Today was a day full of emotions.  In response to my province’s health orders yesterday, I spent much of my work day communicating with tourism operators about how and what the newest announcement means in terms of daily operations over the next two weeks.  There is an immediacy to what is happening, and there are many long term consequences to all of the things that we are being told to do.  It is difficult, for all of us (I think) to make sense of the news and interpret what we are hearing and make it applicable to our current reality, while still trying to plan for next month and next year.  I missed a webinar that I was excited to be part of because the needs of my day job overtook my professional development time today.  And that’s okay.  It’s not okay every day, but it was okay today.  

As I organize my days and weeks, blending in personal and professional priorities, one trick I’ve found useful is colour-coding based on activity.  My pink pen is leisure, blue is work, green is volunteer (volunteering is leisure for me, but I still draw a distinction between the two).  In my green pen notes this week, Campbell River Salmon Foundation takes up most of my volunteer time.  And I had a walking meeting with Martin, Salmon Foundation President, scheduled for today.  I debated this morning as I read and re-read our PHO about whether or not walking outside was okay.  I talked on the phone with a few trusted peeps who assured me that it was, so I’ll keep writing…

Walking on the trails of the Campbell River, talking about salmon with Martin, who knows so many things about so many things and is so very generous with his time and teachings, was such a lovely way to spend 90 minutes today.  Most of our communities have these people who have spent countless hours volunteering and moving projects that benefit so many people (places, ecosystems, environments, and more) forward with very little recognition, and I feel honoured to learn from and be part of what is happening.  Martin is one of those people to me.  

As we walked and talked, I learned about the flora and fauna of the Campbell River, stories of people in conflict and in partnership, the impacts of decisions made by higher ups, and the tenacity of residents who care so deeply about the natural world that they’re willing to listen and sit with those who are on the complete opposite side of an issue in attempt to come to a shared understanding of what needs to happen.  I love going out for coffee and chatting, but something different happens when you walk and talk (and we would not have met for coffee to talk today in light of our new PHO, so another bonus to planning an outdoor meeting) – Martin spotted a spawning salmon from a spot of the trail 20 metres above the river!
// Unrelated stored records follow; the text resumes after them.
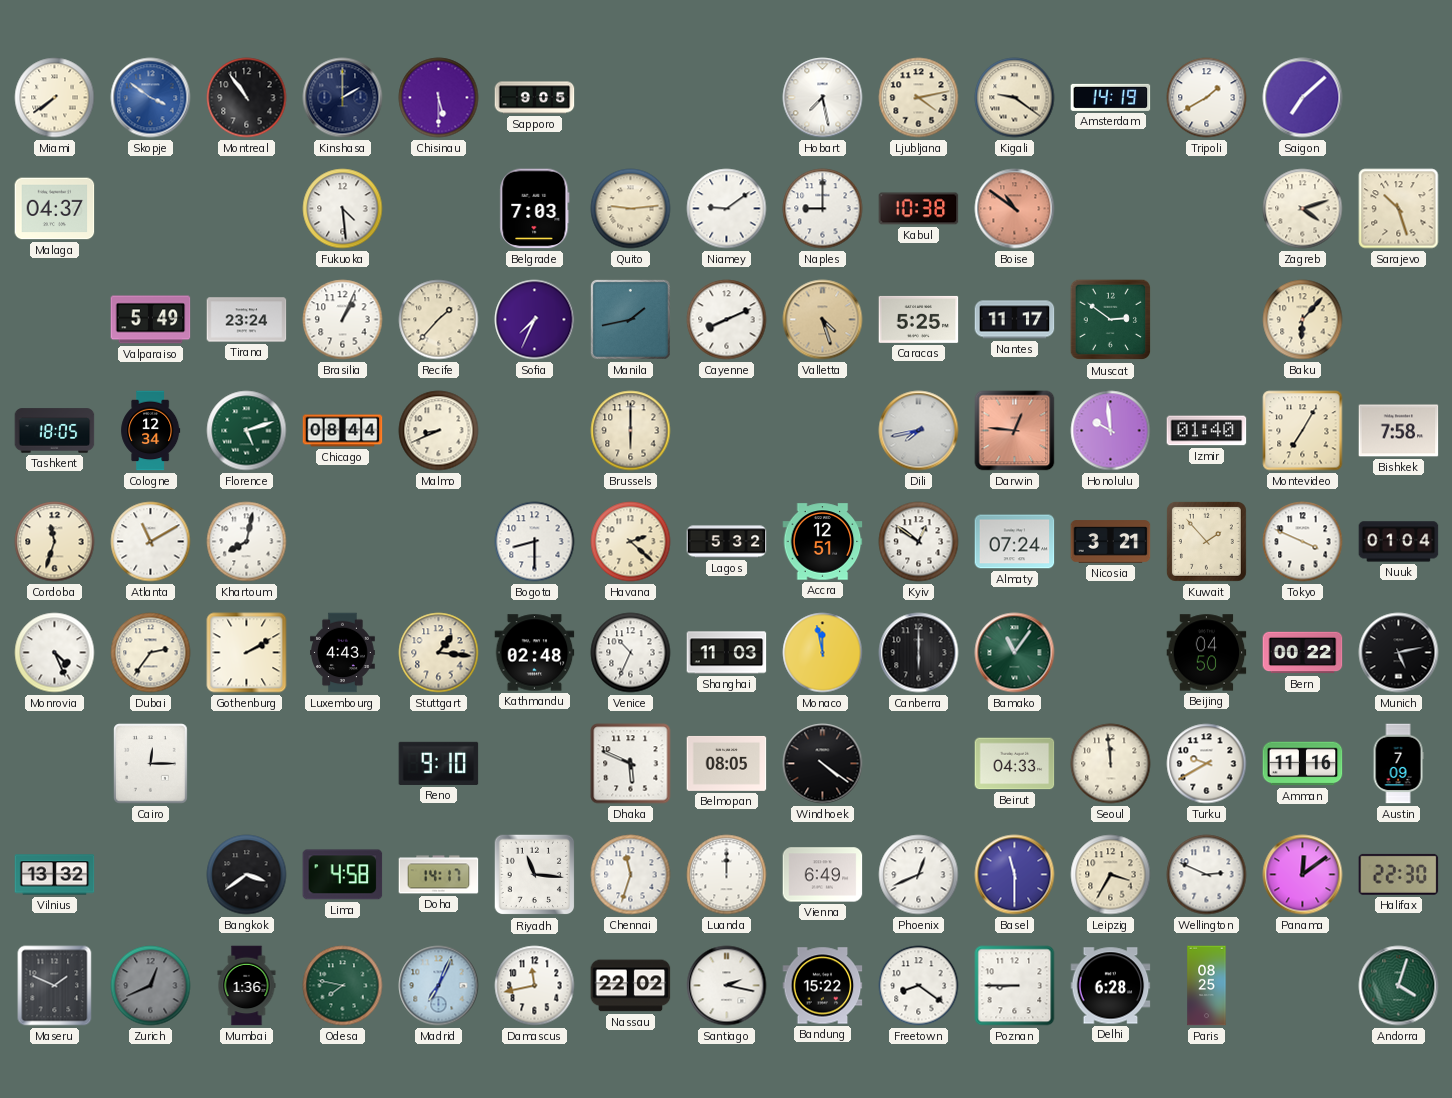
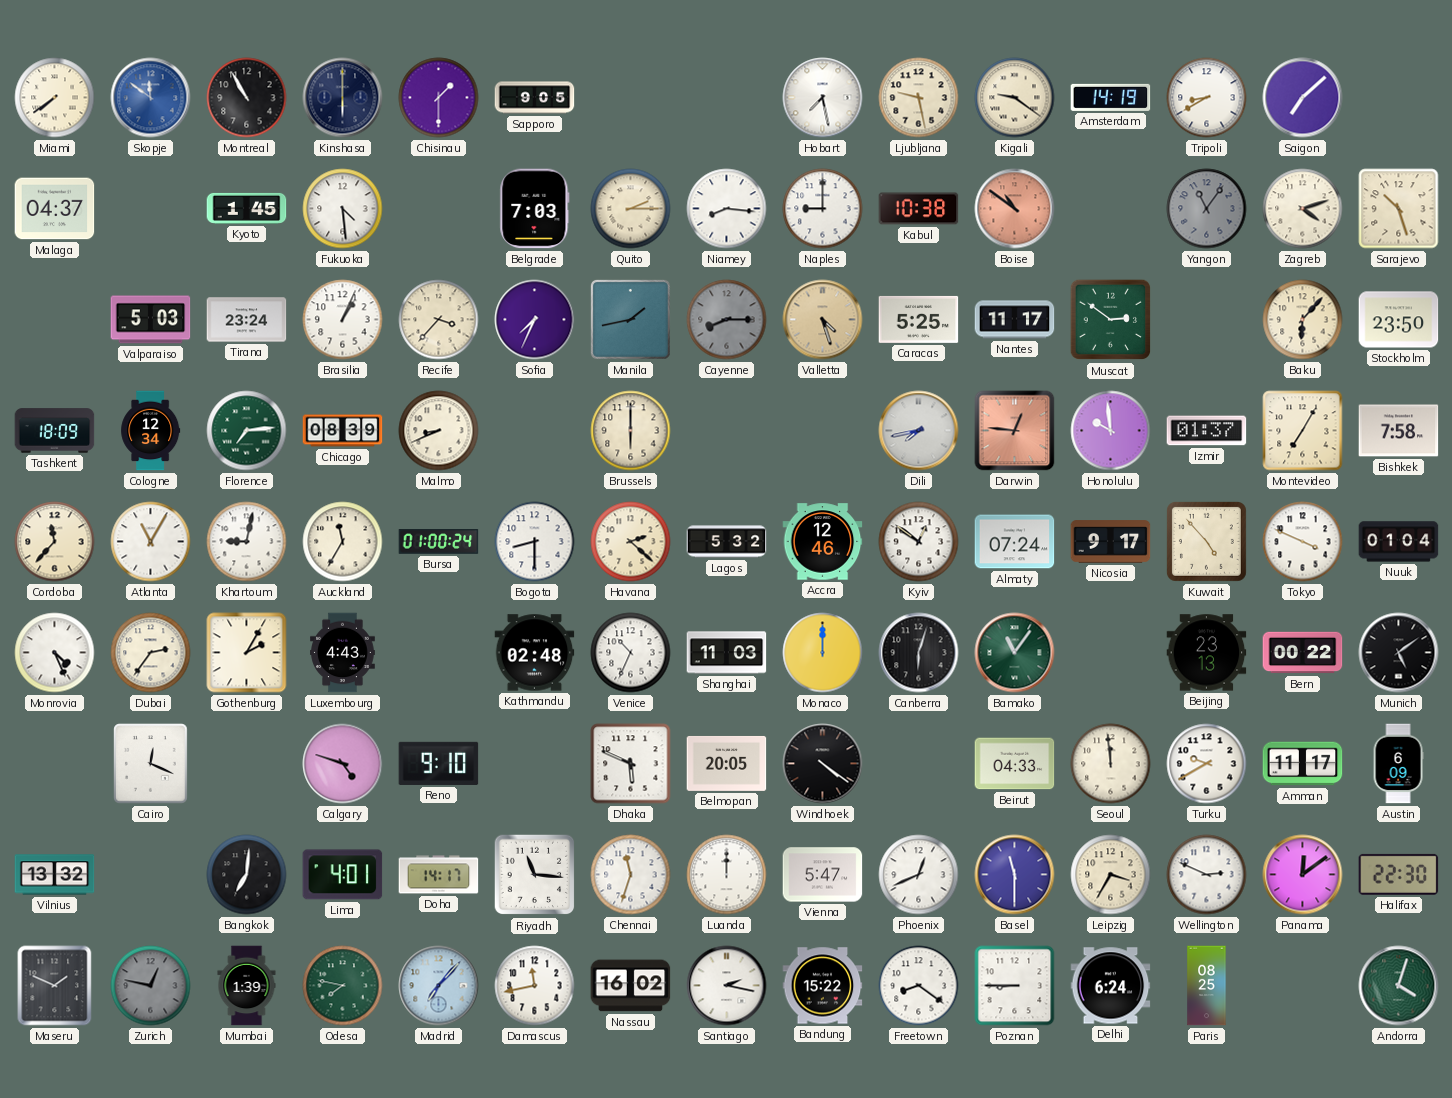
Skopje: 3:51 -> 11:51
Montreal: 10:54 -> 10:55
Kinshasa: 2:00 -> 6:00
Chisinau: 5:30 -> 1:30
Ljubljana: 4:13 -> 9:28
Tripoli: 1:40 -> 8:40
Kyoto: none -> 1:45
Quito: 9:14 -> 2:15
Niamey: 9:09 -> 8:16
Yangon: none -> 11:06
Valparaiso: 5:49 -> 5:03
Recife: 1:37 -> 3:37
Cayenne: 8:11 -> 8:15
Cayenne dial: white -> grey
Stockholm: none -> 23:50
Tashkent: 18:05 -> 18:09
Florence: 5:12 -> 7:14
Chicago: 08:44 -> 08:39
Izmir: 01:40 -> 01:37
Cordoba: 11:33 -> 11:37
Atlanta: 11:10 -> 11:05
Khartoum: 8:02 -> 9:02
Auckland: none -> 11:35
Bursa: none -> 01:00
Accra: 12:51 -> 12:46
Nicosia: 3:21 -> 9:17
Kuwait: 1:53 -> 4:53
Gothenburg: 2:10 -> 2:05
Stuttgart: 1:16 -> none
Monaco: 11:58 -> 12:00
Canberra: 6:00 -> 6:03
Beijing: 04:50 -> 23:13
Munich: 5:13 -> 5:09
Cairo: 12:15 -> 12:19
Calgary: none -> 4:48
Belmopan: 08:05 -> 20:05
Amman: 11:16 -> 11:17
Austin: 7:09 -> 6:09
Bangkok: 3:39 -> 7:01
Lima: 4:58 -> 4:01
Vienna: 6:49 -> 5:47
Zurich: 12:41 -> 12:47
Mumbai: 1:36 -> 1:39
Madrid: 7:04 -> 7:07
Nassau: 22:02 -> 16:02
Delhi: 6:28 -> 6:24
As he carefully pointed it out to me, while keeping our 2 metre distance, I was amazed that he had even seen it.  This female Chum was a very similar colour to the gravel and rocks in which she was digging a safe place to release her eggs, and while we couldn’t find the males who would fertilize her eggs, we were fairly certain (and hopeful!) that they were just out of our vision.  On our return down the trail, we saw her again, carefully and patiently creating her place.  Another 100 metres along, we encountered a black bear sauntering along the river bank (opposite side of the river from the trail), sniffing the air, looking beautiful and peaceful (obviously I don’t know if he/she was really peaceful, but I like to think that’s what he/she felt), climbing over rocks and across a log, then selecting a mostly-intact dead salmon from the shore and walking back into the woods.  Such a gift to see and be in nature!  As our global health pandemic continues, I hope I can continue to experience walks and talks safely.  I encourage you, if you are able, to make time for MORE WALK MORE TALK.  Dr Bonnie Henry wants us to Be Kind, Be Calm, and Be Safe.  Respect the trails, respect the rules, respect the environment.  Connect with people how and where you can.